Erich Graf von Kielmansegg (13 February 1847 – 5 February 1923) was an Austrian statesman. He served as stadtholder of Lower Austria and short time Minister-President of the Austro-Hungarian Empire in 1895.

==Biography==
He was born in Hanover, the youngest son of Count Eduard Georg Ludwig William Howe von Kielmansegg (1804–1879), Minister-President of the Kingdom of Hanover from 1855 to 1862, and his wife, Juliane Sophie Wilhelmine Friederike Johanne von Zesterfleth zu Bergfried (1808-1880). His elder brother was Count Oswald von Kielmansegg. His father was a grandson of Lieutenant-General Count Johann Ludwig von Wallmoden-Gimborn, an illegitimate son of King George II of Great Britain by his German-born mistress, Countess Amalie Sophie Marianne von Wallmoden-Gimborn, created Countess of Yarmouth in 1740. He had to emigrate with his father upon the annexation of Hanover by Prussia after the 1866 Austro-Prussian War; they moved to Vienna. Kielmansegg studied Jurisprudence at the universities of Heidelberg and Vienna before entering Austrian civil service in 1870.

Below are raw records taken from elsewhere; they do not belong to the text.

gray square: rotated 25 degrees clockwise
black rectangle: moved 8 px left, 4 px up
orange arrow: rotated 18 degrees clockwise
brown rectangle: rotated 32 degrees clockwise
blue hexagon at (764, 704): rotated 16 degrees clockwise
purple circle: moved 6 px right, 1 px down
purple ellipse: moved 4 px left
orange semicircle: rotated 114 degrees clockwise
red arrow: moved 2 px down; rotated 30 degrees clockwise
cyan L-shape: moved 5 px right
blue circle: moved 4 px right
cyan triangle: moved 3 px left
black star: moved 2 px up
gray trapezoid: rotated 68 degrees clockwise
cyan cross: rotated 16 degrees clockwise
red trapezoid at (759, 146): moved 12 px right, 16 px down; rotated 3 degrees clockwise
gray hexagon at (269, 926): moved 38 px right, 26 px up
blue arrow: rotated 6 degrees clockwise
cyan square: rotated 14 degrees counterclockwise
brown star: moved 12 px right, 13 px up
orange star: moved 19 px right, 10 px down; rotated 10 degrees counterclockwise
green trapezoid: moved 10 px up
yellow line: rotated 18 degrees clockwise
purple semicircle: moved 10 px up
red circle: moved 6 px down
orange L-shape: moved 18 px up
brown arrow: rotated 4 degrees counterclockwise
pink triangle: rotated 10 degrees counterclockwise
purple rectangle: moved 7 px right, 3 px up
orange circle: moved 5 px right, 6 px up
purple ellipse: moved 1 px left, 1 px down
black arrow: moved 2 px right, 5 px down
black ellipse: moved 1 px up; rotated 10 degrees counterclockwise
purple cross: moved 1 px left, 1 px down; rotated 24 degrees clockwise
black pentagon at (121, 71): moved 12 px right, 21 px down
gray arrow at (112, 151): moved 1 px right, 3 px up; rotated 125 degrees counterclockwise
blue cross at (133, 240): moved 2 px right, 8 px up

From 1876 he served as Hauptmann (captain) of the Baden District, Austria and from 1882 as an official of the state governments in the Cisleithanian crown lands of Bukovina and Carinthia as well as in the Austrian Ministry of the Interior. From 17 October 1889 he was stadtholder of Lower Austria, where he carried through the union of Vienna with the suburbs (Greater Vienna), the Vienna Danube regulation and the expansion of the Donaukanal and the Wien River.

After Minister-President Alfred III, Prince of Windisch-Grätz had resigned over the language conflict with the Young Czech Party in the Kingdom of Bohemia, Kielmansegg, a friend and a confidant of Emperor Francis Joseph I of Austria, was appointed Minister of the Interior and Cisleithanian Prime Minister on 18 June 1895, though only as an acting officeholder until the implementation of the Badeni government on 29 September. He remained Governor of Lower Austria until 18 June 1911, however, he had to cope with the rising political power of the Social Democrats and the Christian Social Party under the popular Vienna mayor Karl Lueger.

==Personal life==
He was married to Anastasia Lebedeff (1860-1912), a Russian noblewoman whose ancestors came from Prussia at the end of the 13th century. In August 1892 Countess Anastasia von Kielmannsegg allegedly took part in sword duel with Princess Pauline von Metternich over a floral arrangement at the Vienna Musical and Theater Exposition, which was later denied by the Princess as a "ridiculous invention by Italian journalists". The marriage between Erich and Anastasia remained childless.

==Death==
Retired Kielmansegg died in Vienna from pneumonia, he was buried at the Döbling Cemetery. A born North German he was, with the exception of Chancellor Count Friedrich Ferdinand von Beust, the only Protestant minister of Austria up to this date.